Autoformalizing Biomedical Text into Verified Knowledge Graph Reasoning: A Neuro-Symbolic Architecture for Alzheimer's Disease
Abstract
Alzheimer’s disease (AD) research generates vast amounts of unstructured biomedical text—clinical protocols, biomarker studies, and mechanistic hypotheses—that remain disconnected from formal computational reasoning. We introduce a neuro-symbolic architecture that autoformalizes biomedical text into a typed, verifiable knowledge graph (AD-KG), enabling auditable reasoning over AD biomarkers, patient stratification, and trial-protocol verification. Large language models serve as proposers that translate natural-language descriptions into typed logical predicates, while Answer Set Programming (ASP) solvers and temporal-logic checkers serve as verifiers that enforce machine-checkable consistency.
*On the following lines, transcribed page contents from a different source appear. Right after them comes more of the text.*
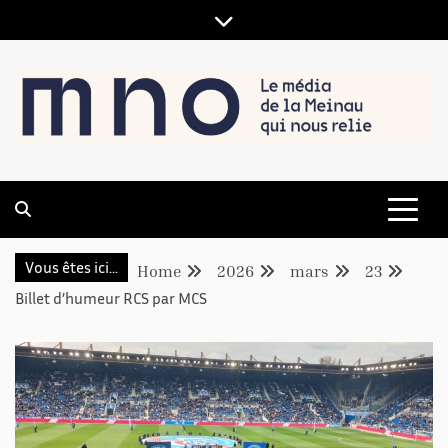
LE MÉDIA DE LA MEINAU, QUI NOUS RELIE
MNO
Vous êtes ici...
Home
2026
mars
23
Billet d’humeur RCS par MCS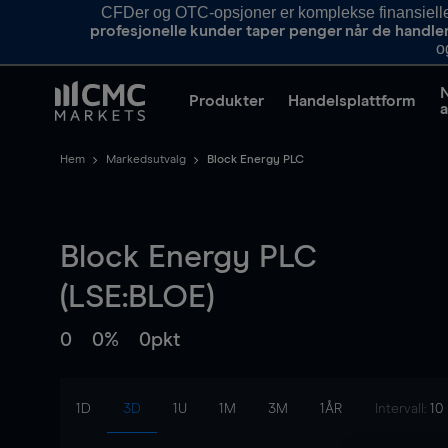
CFDer og OTC-opsjoner er komplekse finansielle i
profesjonelle kunder taper penger når de handle
o
Produkter
Handelsplattform
a
Hem
Markedsutvalg
Block Energy PLC
Block Energy PLC
(LSE:BLOE)
0
0%
0pkt
1D
3D
1U
1M
3M
1ÅR
Intervall:
10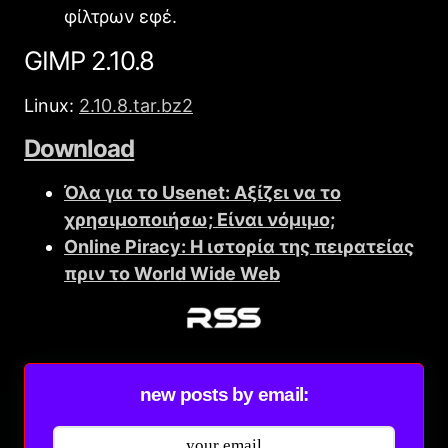
φίλτρων εφέ.
GIMP 2.10.8
Linux:
2.10.8.tar.bz2
Download
Όλα για το Usenet: Αξίζει να το
χρησιμοποιήσω; Είναι νόμιμο;
Online Piracy: Η ιστορία της πειρατείας
πριν το World Wide Web
new posts by email: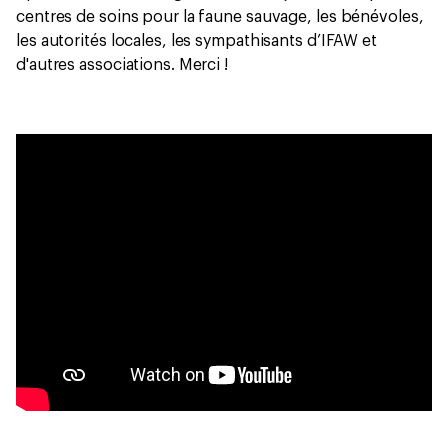
centres de soins pour la faune sauvage, les bénévoles,
les autorités locales, les sympathisants d’IFAW et
d'autres associations. Merci !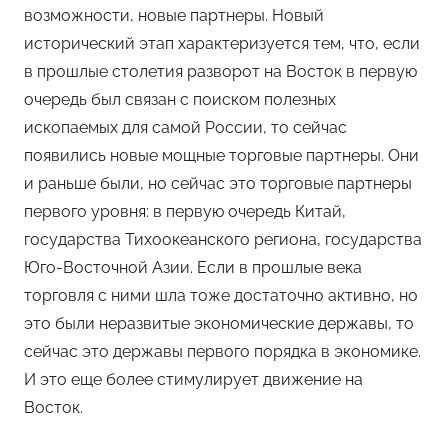
возможности, новые партнеры. Новый
исторический этап характеризуется тем, что, если
в прошлые столетия разворот на Восток в первую
очередь был связан с поиском полезных
ископаемых для самой России, то сейчас
появились новые мощные торговые партнеры. Они
и раньше были, но сейчас это торговые партнеры
первого уровня: в первую очередь Китай,
государства Тихоокеанского региона, государства
Юго-Восточной Азии. Если в прошлые века
торговля с ними шла тоже достаточно активно, но
это были неразвитые экономические державы, то
сейчас это державы первого порядка в экономике.
И это еще более стимулирует движение на
Восток.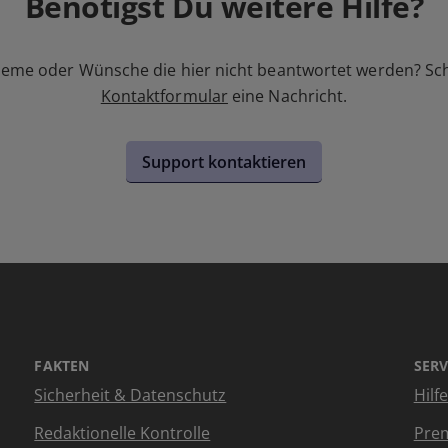
Benötigst Du weitere Hilfe?
leme oder Wünsche die hier nicht beantwortet werden? Sc
Kontaktformular
eine Nachricht.
Support kontaktieren
FAKTEN
SERV
Sicherheit & Datenschutz
Hilf
Redaktionelle Kontrolle
Prem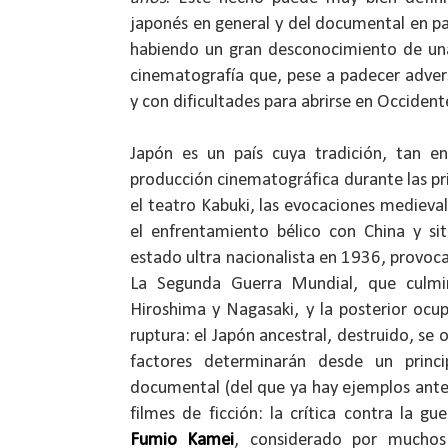
japonés en general y del documental en par
habiendo un gran desconocimiento de un
cinematografía que, pese a padecer adversi
y con dificultades para abrirse en Occiden
Japón es un país cuya tradición, tan e
producción cinematográfica durante las p
el teatro Kabuki, las evocaciones medieva
el enfrentamiento bélico con China y si
estado ultra nacionalista en 1936, provoca
La Segunda Guerra Mundial, que culmi
Hiroshima y Nagasaki, y la posterior oc
ruptura: el Japón ancestral, destruido, se 
factores determinarán desde un princi
documental (del que ya hay ejemplos ante
filmes de ficción: la crítica contra la gu
Fumio Kamei
, considerado por muchos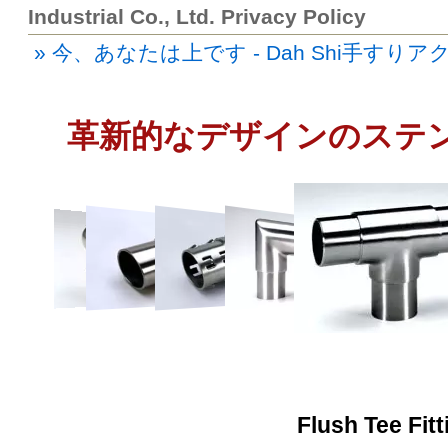
Industrial Co., Ltd. Privacy Policy
» 今、あなたは上です - Dah Shi手すり
革新的なデザインのステ
Flush Tee Fitt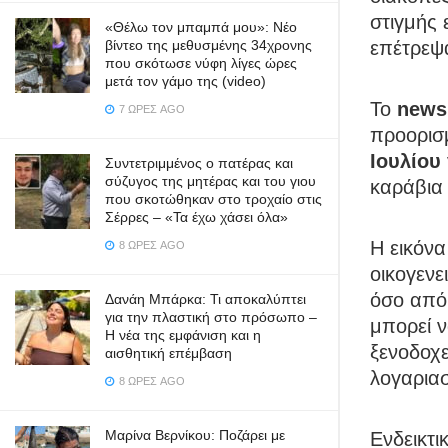
στιγμής 
«Θέλω τον μπαμπά μου»: Νέο
επέτρεψ
βίντεο της μεθυσμένης 34χρονης
που σκότωσε νύφη λίγες ώρες
μετά τον γάμο της (video)
Το
newsi
7 ΏΡΕΣ AGO
προορισ
Ιουλίου
Συντετριμμένος ο πατέρας και
σύζυγος της μητέρας και του γιου
καράβια 
που σκοτώθηκαν στο τροχαίο στις
Σέρρες – «Τα έχω χάσει όλα»
Η εικόνα
8 ΏΡΕΣ AGO
οικογενε
όσο από
Δανάη Μπάρκα: Τι αποκαλύπτει
για την πλαστική στο πρόσωπο –
μπορεί ν
Η νέα της εμφάνιση και η
ξενοδοχε
αισθητική επέμβαση
λογαρια
8 ΏΡΕΣ AGO
Μαρίνα Βερνίκου: Ποζάρει με
Ενδεικτι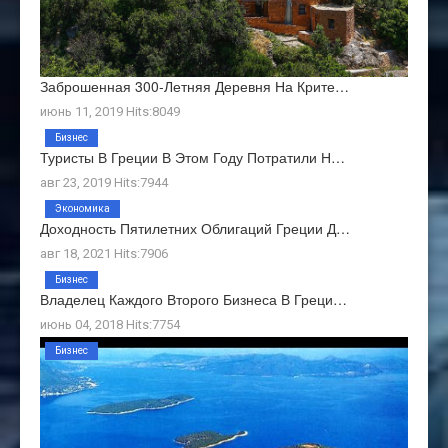
Заброшенная 300-Летняя Деревня На Крите…
июнь 11, 2019 Hits:8049
Бизнес
Туристы В Греции В Этом Году Потратили Н…
авг 23, 2019 Hits:7944
Экономика
Доходность Пятилетних Облигаций Греции Д…
авг 18, 2021 Hits:7906
Бизнес
Владелец Каждого Второго Бизнеса В Греци…
июнь 04, 2018 Hits:7754
Бизнес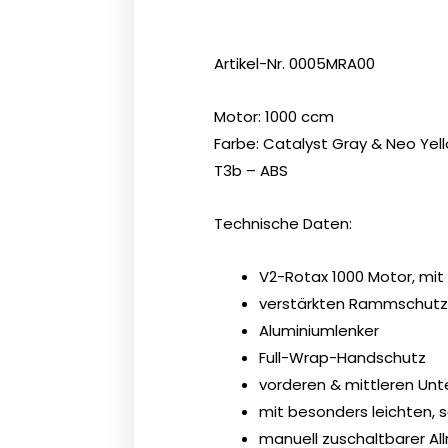
Artikel-Nr.
0005MRA00
Motor: 1000 ccm
Farbe: Catalyst Gray & Neo Yel
T3b – ABS
Technische Daten:
V2-Rotax 1000 Motor, mit
verstärkten Rammschutz
Aluminiumlenker
Full-Wrap-Handschutz
vorderen & mittleren Un
mit besonders leichten,
manuell zuschaltbarer Al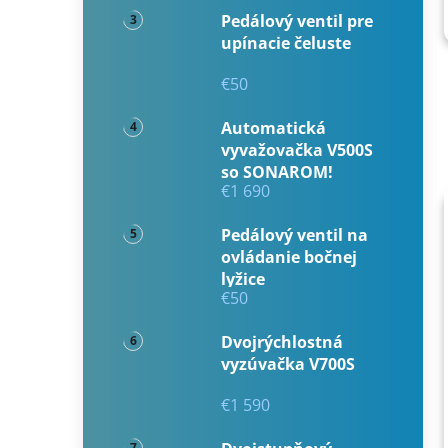
Pedálový ventil pre
upínacie čeluste
€50
Automatická
vyvažovačka V500S
so SONAROM!
€1 690
Pedálový ventil na
ovládanie bočnej
lyžice
€50
Dvojrýchlostná
vyzúvačka V700S
€1 590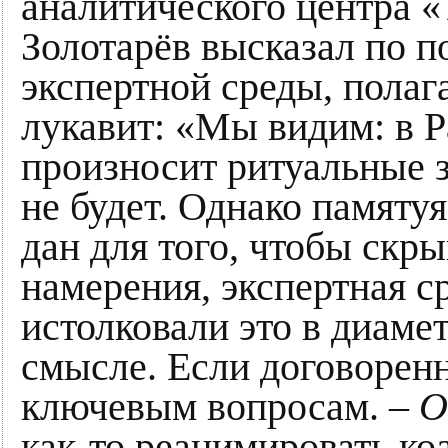
аналитического центра 
Золотарёв высказал по п
экспертной среды, полаг
лукавит: «Мы видим: в Р
произносит ритуальные з
не будет. Однако памятуя
дан для того, чтобы скр
намерения, экспертная с
истолковали это в диам
смысле. Если договорен
ключевым вопросам. –
О
как-то реанимировать ко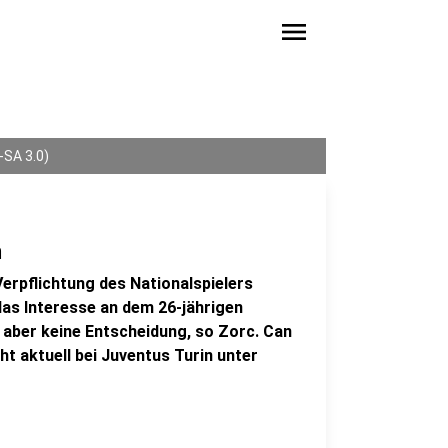
menu
SA 3.0)
n
erpflichtung des Nationalspielers
as Interesse an dem 26-jährigen
 aber keine Entscheidung, so Zorc. Can
ht aktuell bei Juventus Turin unter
We evaluate three core capabilities on newly constructed benchmarks: (1) Autoformalization of biomarker sentences, where retrieval-augmented formalization raises Entity F1 from 0.362 to 0.414 over an LLM-only baseline; (2) Clinical reasoning on multi-hop questions, where Chain-of-Thought achieves the highest accuracy (86.7%) while Neuro-Symbolic CoT (NS-CoT) reduces inconsistency rate from 81.1% to 45.6% at the cost of lower verification rate; and (3) Protocol verification on trial protocols, where all methods achieve 0.605 F1 with perfect recall, indicating that current symbolic verification does not yet differentiate from neural-only approaches at small scale. These results demonstrate that neuro-symbolic integration provides measurable benefits for inconsistency reduction in clinical reasoning, while highlighting areas where further development is needed for autoformalization and protocol verification.